In Brown v. State, the defendant was convicted of criminal attempt to commit child molestation and computer child exploitation after the State introduced evidence that in 2009, he responded to a Craigslist ad seemingly posted by a 14 year-old female named “Brittany” looking for companionship.

A Whitfield County sheriff’s deputy created the ad and engaged in conversations with Brown posing as the girl. Brown and the deputy communicated by email and instant message and discussed plans to meet and engage in sexual conduct.  The two arranged a date and time to meet and, when Brown arrived at the location, Whitfield County law enforcement placed him under arrest.

The Georgia Court of Appeals held that the State presented sufficient evidence to convict Brown of the attempted child molestation charge. It found that Brown took a “substantial step” toward engaging in indecent behavior with a child under 16 years of age by traveling from his home to the arranged location to meet an individual Brown believed to be a 14 year-old girl. The Court held that although “Brittany” did not exist, Brown’s intentions were enough to convict him of attempted child molestation.

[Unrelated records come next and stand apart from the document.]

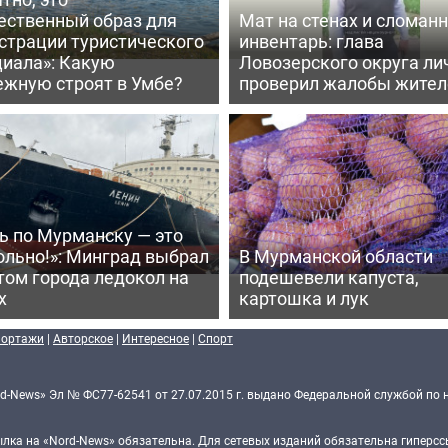
ественный образ для
Мат на стенах и сломан
страции туристического
инвентарь: глава
циала»: Какую
Ловозерского округа ли
ежную строят в Умбе?
проверил жалобы жител
ь по Мурманску — это
ольно!»: Минград выбрал
В Мурманской области
том города ледокол на
подешевели капуста,
х
картошка и лук
портажи
|
Авторское
|
Интересное
|
Спорт
d-News» Эл № ФС77-62541 от 27.07.2015 г. выдано Федеральной службой по 
ка на «Nord-News» обязательна. Для сетевых изданий обязательна гиперссы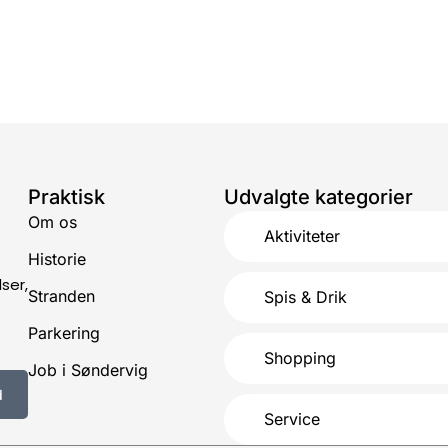
Praktisk
Udvalgte kategorier
Om os
Aktiviteter
Historie
ser,
Stranden
Spis & Drik
Parkering
Shopping
Job i Søndervig
d
Service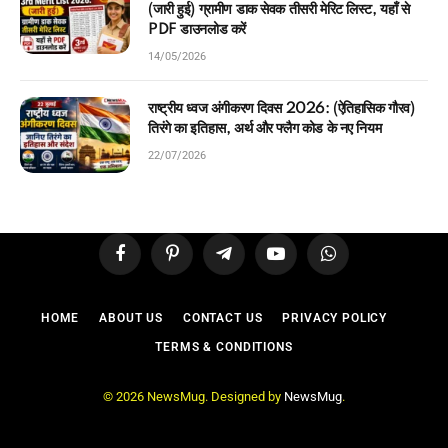
(जारी हुई) ग्रामीण डाक सेवक तीसरी मेरिट लिस्ट, यहाँ से
PDF डाउनलोड करें
14/05/2026
राष्ट्रीय ध्वज अंगीकरण दिवस 2026: (ऐतिहासिक गौरव)
तिरंगे का इतिहास, अर्थ और फ्लैग कोड के नए नियम
22/07/2026
Facebook
Pinterest
Telegram
YouTube
WhatsApp
HOME
ABOUT US
CONTACT US
PRIVACY POLICY
TERMS & CONDITIONS
© 2026 NewsMug. Designed by
NewsMug
.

Second, the Court held that Georgia had appropriate jurisdiction over Brown. As a resident of Tennessee, Brown argued that Georgia did not have jurisdiction over the alleged offense as his only connection to the state was prompted by the Whitfield County deputy’s communications. However, Georgia law provides that someone who commits a crime either wholly or partially within the state is subject to prosecution in Georgia. Brown committed at least part of the offense in Georgia by traveling to Georgia for the meeting.

Also, even though Brown used his computer in Tennessee to communicate with the deputy, Georgia courts have held that with offenses involving online communications, venue is also proper in the county where the unlawful communication is received. See Patel v. State, 282 Ga. 412, 412-413, 651 SE2d 55 (2007) (defendant alleged to have violated O.C.G.A. § 16-12-100.2 by sending explicit internet messages to a law enforcement officer posing as an underage girl “utilized computer on-line services in [the recipient’s] [c]ounty,” even though he sent the messages from a different county). Thus, the Court of Appeals concluded that Brown utilized computer on-line services in Georgia, where the law enforcement officer posing as “Brittany” received the messages. As a result, the Court held that he committed the offense of computer child exploitation at least partly within the state of Georgia.